Identification of signature genes
We applied the ‘FindAllMarkers’ function in Seurat to identify specific genes for each cell subset. For the selection of marker genes specific to each cell cluster/subset, we calculated the log2 fold change (log2FC) between two groups (a cell cluster/subset vs. other cells) using the ‘FindMarkers’ function with the Wilcoxon rank-sum test (default parameters).

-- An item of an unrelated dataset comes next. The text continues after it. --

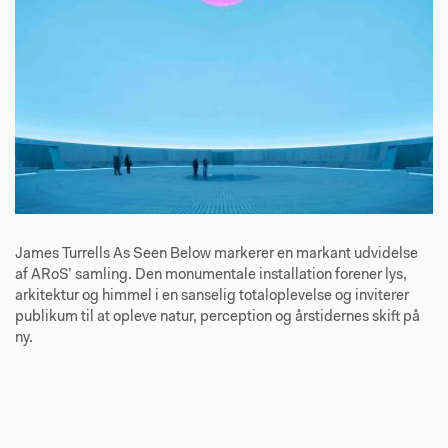
James Turrells As Seen Below markerer en markant udvidelse
af ARoS’ samling. Den monumentale installation forener lys,
arkitektur og himmel i en sanselig totaloplevelse og inviterer
publikum til at opleve natur, perception og årstidernes skift på
ny.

CNV estimation in ductal cells
The InferCNV package (version 1.6.0)23 was used to infer CNVs in EPCAM+ ductal cells and to recognize cancer cells with default parameters. The CNV signal for individual cells was estimated with a 100-gene sliding window. Genes with a mean count of less than 0.1 across all cells were filtered out before analysis and the signal were denoised using a dynamic threshold of 1.3 s.d. from the mean. Ductal cells were divided into four groups based on CNV accumulation scores: normal, low, medium, high in the analysis.
Gene signatures
Inflammation-associated genes, including IFNG, IFNGR1, IFNGR2, IL10, IL12A, IL12B, IL12RB1, IL12RB2, IL13, IL17A, IL17F, IL18, IL18R1, IL18RAP, IL1A, IL1B, IL2, IL21, IL21R, IL22, IL23A, IL23R, IL2RG, IL4, IL4R, IL5, IL6, JUN, NFKB1, RELA, RORA, RORC, S100A8, S100A9, STAT1, STAT3, STAT4, STAT6, TGFB1, TGFB2, TGFB3, and TNF, were obtained from previous publication by Smillie et al.57.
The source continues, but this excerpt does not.